The overall TAC determined by UHPLC-MWD-UHR-TOF-MS is ranging between 499.43 mg/kg to 8199.07 mg/kg in the different elderberry samples. These values are also consistent with the described values in the assessment report of the European Union (EMA/HMPC/44208/2012) [15]. The comparison of statistical variance using Fischer’s F-test showed that the methods are not comparable, since test value was higher than critical value. Nevertheless, measurement results showed the same trend in the sample group. Furthermore, both methods were tested for repeatability and intermediate precision. Due to known stability issues of anthocyanins, standards for HPLC measurements were prepared on the same day and used in a time frame of four hours. The pH-differential method showed an interday RSD of 2% and an intraday RSD of 10% which is acceptable for a photometric method.
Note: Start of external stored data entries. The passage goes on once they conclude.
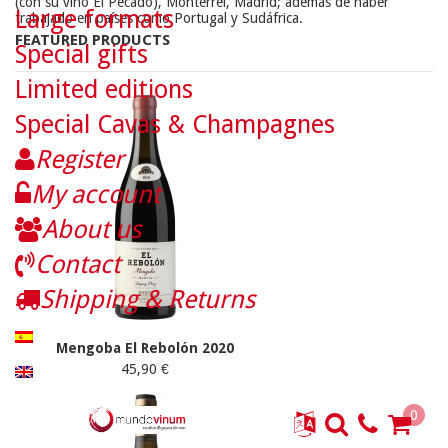
(con su vino El Pecado), Monterrei, Madrid; además de haber
Large formats
trabajado en países como Portugal y Sudáfrica.
FEATURED PRODUCTS
Special gifts
Limited editions
Special Cavas & Champagnes
Register
My account
About us
Contact
Shipping & Returns
Mengoba El Rebolón 2020
45,90 €
0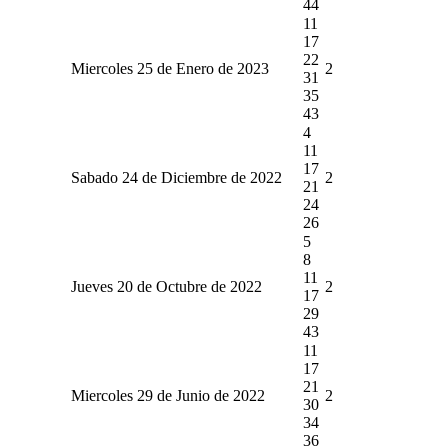
44
11
17
22
Miercoles 25 de Enero de 2023
2
31
35
43
4
11
17
Sabado 24 de Diciembre de 2022
2
21
24
26
5
8
11
Jueves 20 de Octubre de 2022
2
17
29
43
11
17
21
Miercoles 29 de Junio de 2022
2
30
34
36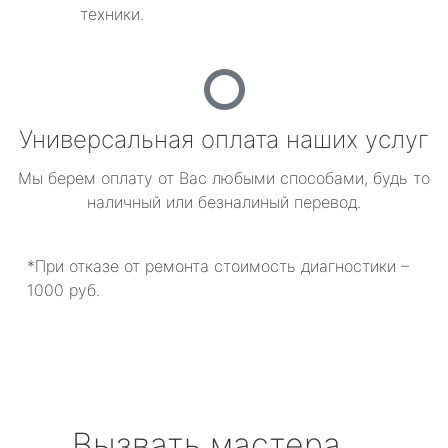
техники.
Универсальная оплата наших услуг
Мы берем оплату от Вас любыми способами, будь то
наличный или безналиный перевод.
*При отказе от ремонта стоимость диагностики –
1000 руб.
Вызвать мастера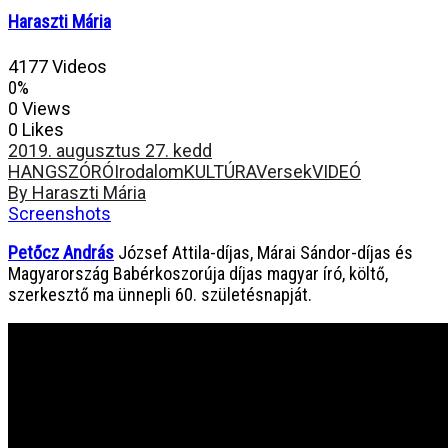
Haraszti Mária
4177 Videos
0%
0 Views
0 Likes
2019. augusztus 27. kedd
HANGSZÓRÓ
Irodalom
KULTÚRA
Versek
VIDEÓ
By Haraszti Mária
Screenshots
Petőcz András
József Attila-díjas, Márai Sándor-díjas és
Magyarország Babérkoszorúja díjas magyar író, költő,
szerkesztő ma ünnepli 60. születésnapját.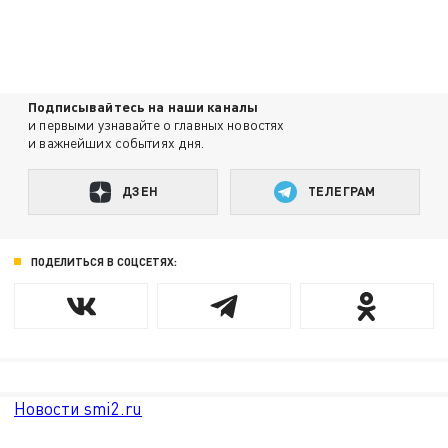
Подписывайтесь на наши каналы
и первыми узнавайте о главных новостях
и важнейших событиях дня.
ДЗЕН
ТЕЛЕГРАМ
ПОДЕЛИТЬСЯ В СОЦСЕТЯХ:
Новости smi2.ru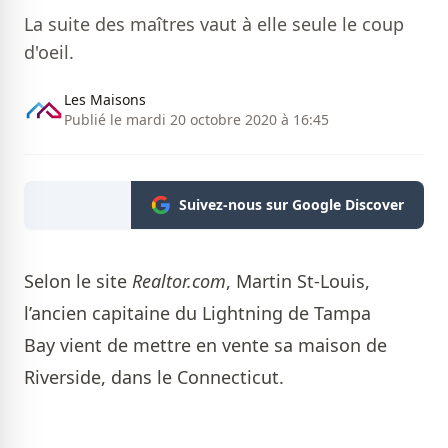
La suite des maîtres vaut à elle seule le coup
d'oeil.
Les Maisons
Publié le mardi 20 octobre 2020 à 16:45
Suivez-nous sur Google Discover
Selon le site
Realtor.com
, Martin St-Louis,
l’ancien capitaine du Lightning de Tampa
Bay vient de mettre en vente sa maison de
Riverside, dans le Connecticut.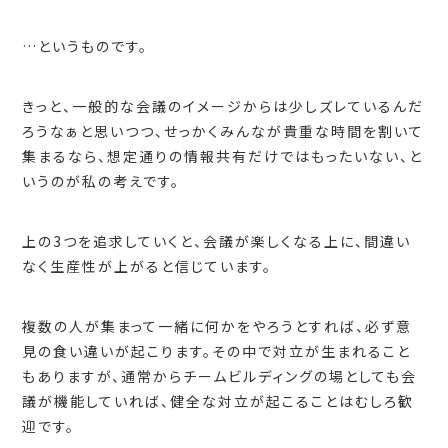
…というものです。
きっと、一般的な会議のイメージからは少しズレているんだ
ろうなぁと思いつつ、せっかくみんなが貴重な時間を割いて
集まるなら、想定通りの情報共有だけではもったいない、と
いうのが私の考えです。
上の3つを追求していくと、会議が楽しくなる上に、間違い
なく生産性が上がると信じています。
複数の人が集まって一緒に何かをやろうとすれば、必ず意
見の食い違いが起こります。その中で対立が生まれること
もありますが、通常からチームビルディングの場としても会
議が機能していれば、健全な対立が起こることはむしろ歓
迎です。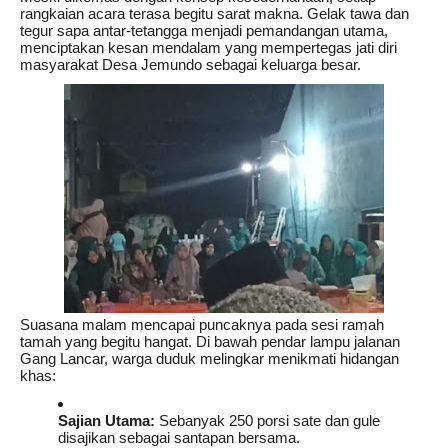
rangkaian acara terasa begitu sarat makna. Gelak tawa dan
tegur sapa antar-tetangga menjadi pemandangan utama,
menciptakan kesan mendalam yang mempertegas jati diri
masyarakat Desa Jemundo sebagai keluarga besar.
Suasana malam mencapai puncaknya pada sesi ramah
tamah yang begitu hangat. Di bawah pendar lampu jalanan
Gang Lancar, warga duduk melingkar menikmati hidangan
khas:
Sajian Utama:
Sebanyak 250 porsi sate dan gule
disajikan sebagai santapan bersama.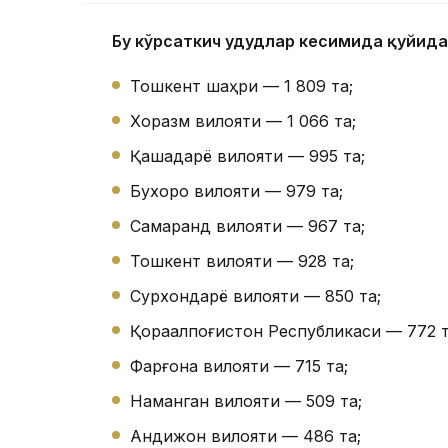
Бу кўрсаткич ҳудудлар кесимида қуйида
Тошкент шаҳри — 1 809 та;
Хоразм вилояти — 1 066 та;
Қашқадарё вилояти — 995 та;
Бухоро вилояти — 979 та;
Самарқанд вилояти — 967 та;
Тошкент вилояти — 928 та;
Сурхондарё вилояти — 850 та;
Қорақалпоғистон Республикаси — 772 т
Фарғона вилояти — 715 та;
Наманган вилояти — 509 та;
Андижон вилояти — 486 та;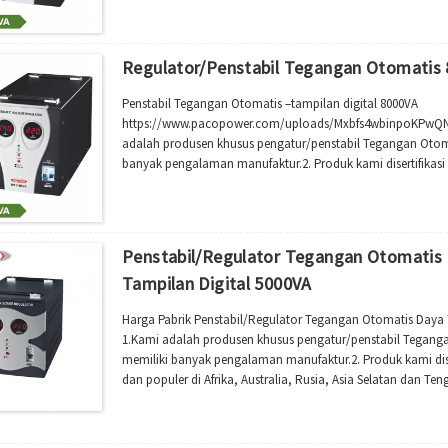
Regulator/Penstabil Tegangan Otomatis 8
Penstabil Tegangan Otomatis –tampilan digital 8000VA
https://www.pacopower.com/uploads/Mxbfs4wbinpoKPwQNno
adalah produsen khusus pengatur/penstabil Tegangan Otomat
banyak pengalaman manufaktur.2. Produk kami disertifika
populer di Afrika, Australia, Rusia, Asia Selatan dan Tengga
Penstabil/Regulator Tegangan Otomatis 
Tampilan Digital 5000VA
Harga Pabrik Penstabil/Regulator Tegangan Otomatis Daya Ya
1.Kami adalah produsen khusus pengatur/penstabil Teganga
memiliki banyak pengalaman manufaktur.2. Produk kami dis
dan populer di Afrika, Australia, Rusia, Asia Selatan dan T
lainnya.3.Otomatis Kami...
NIR spectroscopy was observed to be a fast, noninvasive and cost-efficient alternative for screening TAC compared to pH-differential and UHPLC-MWD-UHR-TOF-MS methods. A prediction of TAC was possible with both sample sets, although as already observed with reference data, no comparison of statistical variance was possible. Adapted to respective requirements either pH-differential method or UHPLC-MWD-UHR-TOF-MS is a possible reference analysis for NIR spectroscopy, though MS gives more precise results. By using NIR spectroscopy, wet chemical methods or labor-intensive extractions and other sample preparations are eliminated. The measuring time is drastically shortened, and the measurements can also be carried out without much prior knowledge. Furthermore, new technologies in NIR miniaturization would further enable TAC and therefore nontoxicity screenings directly at the place of cultivation.

4. Conclusions

In this study, we confirm NIR spectroscopy as a screening method for TAC in whole elderberries with pH-differential method as well as the more sophisticated UHPLC-MWD-UHR-TOF-MS method used as reference analysis. Due to the benefit of no sample preparation, e.g., extractions with much solvent solution, NIR spectroscopy can be considered as sustainable green technology. Through the analysis of the structures of the constructed PLSR models and with help from quantum mechanically simulated NIR spectra, the impact of the matrix effects with particular attention given to moisture was assessed. NIR spectroscopy presents a reliable method to determine the ideal harvest time with maximal content of beneficial anthocyanins. The concern for the presence of toxic low cyanogenic glycoside content for elderberries remains, due to their low concentrations of 50 mg of cyanide/100 g of fresh fruit, cannot be determined directly with NIR spectroscopy. Therefore, currently an additional measurement of cyanogenic glycosides zierin, sambunigrin, prunasin and holocalin is recommended. However, the essential feature of the biochemistry of the investigated samples [17,19,47,48], the well-known inverse proportionality between TAC and the toxic cyanogenic glycosides content, could become practically useful in the future. With NIR spectroscopy being capable of quantifying TAC in fresh berries, a promising outlook appears for developing a method for determination of the cyanogenic glycosides content indirectly, through analysis of TAC.